Search term "July": please copy every line of the records below that contains it.

Material provided.
• • •

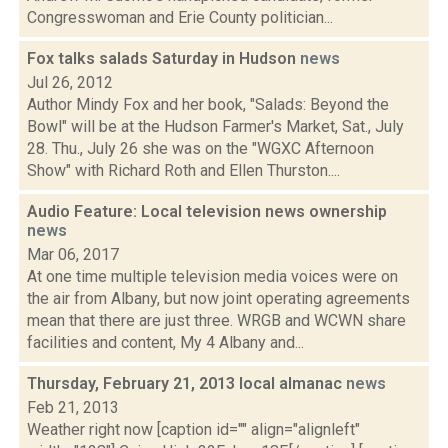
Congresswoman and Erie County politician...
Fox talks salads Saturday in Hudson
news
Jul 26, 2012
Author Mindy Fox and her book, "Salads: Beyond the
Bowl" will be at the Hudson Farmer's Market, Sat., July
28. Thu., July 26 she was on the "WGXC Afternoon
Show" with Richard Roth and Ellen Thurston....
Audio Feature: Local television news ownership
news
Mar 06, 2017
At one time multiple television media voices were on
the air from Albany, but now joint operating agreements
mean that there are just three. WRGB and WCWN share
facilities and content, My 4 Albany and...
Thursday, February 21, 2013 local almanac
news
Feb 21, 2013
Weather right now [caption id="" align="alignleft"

• • •

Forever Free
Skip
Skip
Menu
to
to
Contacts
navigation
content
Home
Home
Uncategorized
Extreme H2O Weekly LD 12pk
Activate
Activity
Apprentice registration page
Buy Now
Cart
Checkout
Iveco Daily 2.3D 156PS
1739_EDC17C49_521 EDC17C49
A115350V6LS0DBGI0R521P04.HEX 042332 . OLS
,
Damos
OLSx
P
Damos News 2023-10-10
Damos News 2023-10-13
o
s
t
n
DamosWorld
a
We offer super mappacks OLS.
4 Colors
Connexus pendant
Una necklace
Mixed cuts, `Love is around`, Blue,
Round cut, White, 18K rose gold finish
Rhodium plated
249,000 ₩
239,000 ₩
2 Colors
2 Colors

• • •

Result below.
Bowl" will be at the Hudson Farmer's Market, Sat., July
28. Thu., July 26 she was on the "WGXC Afternoon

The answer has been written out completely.